Post by : Saif Nasser
Embracing a slower eating pace and thorough chewing might appear straightforward, yet it significantly impacts digestion and weight control. Recently, Dr. Pal Manickam, a gastroenterologist in California, discussed an eating strategy used by actress Janhvi Kapoor that aids in hunger regulation and prevents overeating. This method emphasizes the importance of mindful eating and being present with each bite.
During the promotion of her movie Param Sundari alongside Siddharth Malhotra, Janhvi Kapoor was observed savoring her food in smaller portions. Although the servings looked ample, she was eating with intention and restraint. Dr. Manickam referenced this instance to illustrate how chewing food properly signals fullness to the brain, enhances digestion, and mitigates excessive eating.
The notion of thorough chewing has both historical and empirical backing. In the late 1800s, Horace Fletcher, dubbed the “Great Masticator,” popularized the idea of chewing food until it resembled liquid for better digestion. Dr.

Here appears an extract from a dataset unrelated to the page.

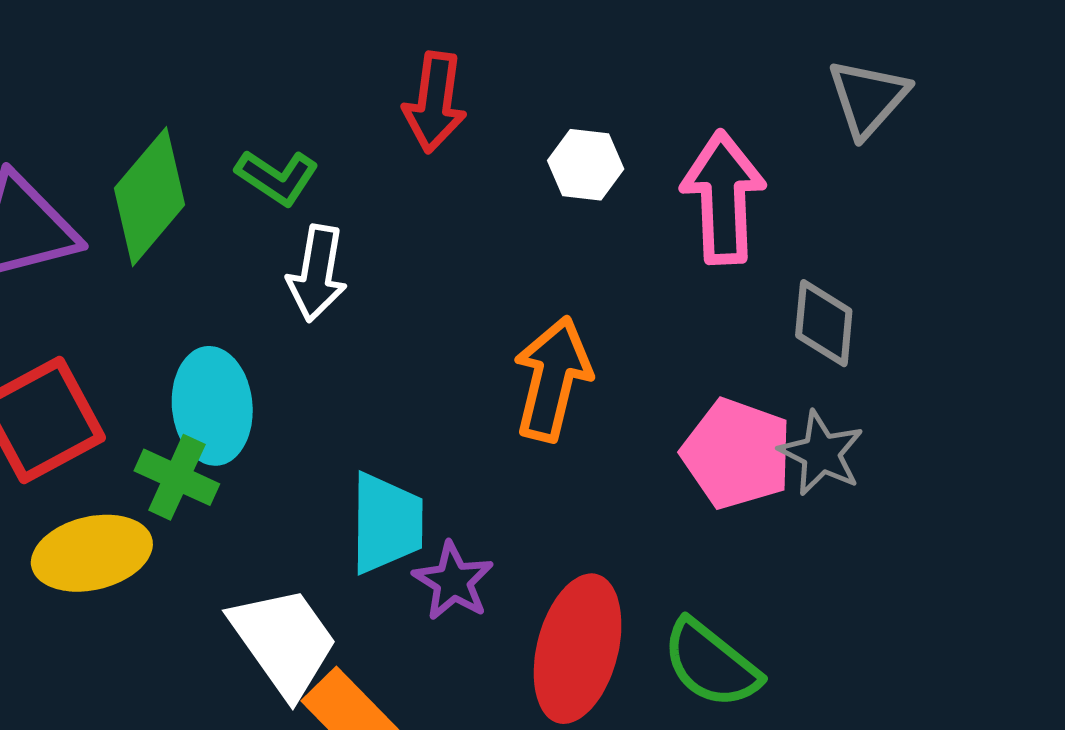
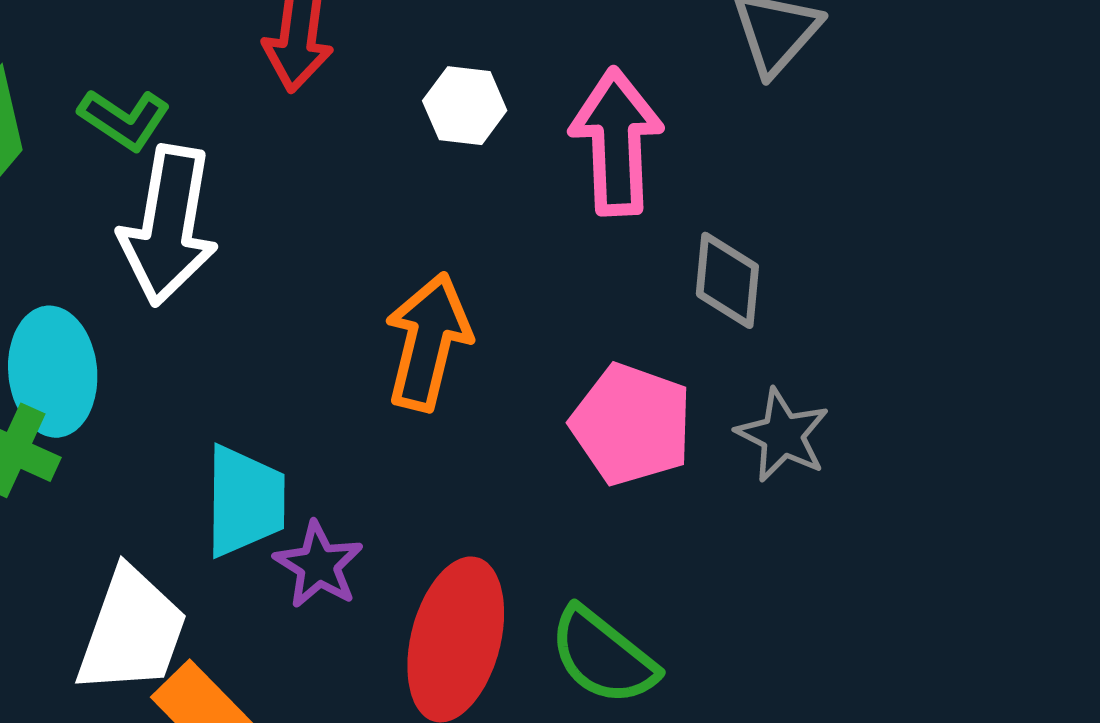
white arrow: (317, 273) -> (168, 225), size x1.5
gray star: (821, 453) -> (783, 435), moved
white trapezoid: (284, 641) -> (132, 631), turned 55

Manickam notes the notion of 32 chews relates to the number of adult teeth. Slow chewing facilitates communication between the gut and brain via the vagus nerve, transmitting signals like “I’m full” and “I feel calm,” thus aiding individuals in recognizing when to stop eating and promoting effective digestion.
Moreover, mindful chewing impacts hunger-regulating hormones. Thorough chewing increases leptin, which indicates fullness, while decreasing ghrelin, which instigates hunger. This balance assists in curbing cravings, regulating portion sizes, and avoiding overeating. Dr. Manickam highlights that even slight changes in chewing practices can yield substantial benefits for digestion and weight control over time.
For actionable advice, Dr. Manickam proposes the 15-15-15 guideline. Instead of counting to 32 for each bite, he recommends taking a bite, chewing for 15 seconds, pausing for 15 seconds, and dedicating a minimum of 15 minutes to each meal. This method encourages diners to slow down, appreciate their food, and eliminate distractions such as phones or televisions. Beginning with just one daily meal can cultivate this habit, enhancing digestion, curtailing overeating, and making dining more pleasurable.
Integrating mindful eating into everyday life doesn't necessitate complex diets or pricey supplements. By focusing on the act of eating and allowing ample time for proper chewing, individuals can improve digestion, feel satisfied with smaller portions, and boost their overall health. Dr. Manickam urges readers to implement this technique during their next meal and observe the positive changes it can bring.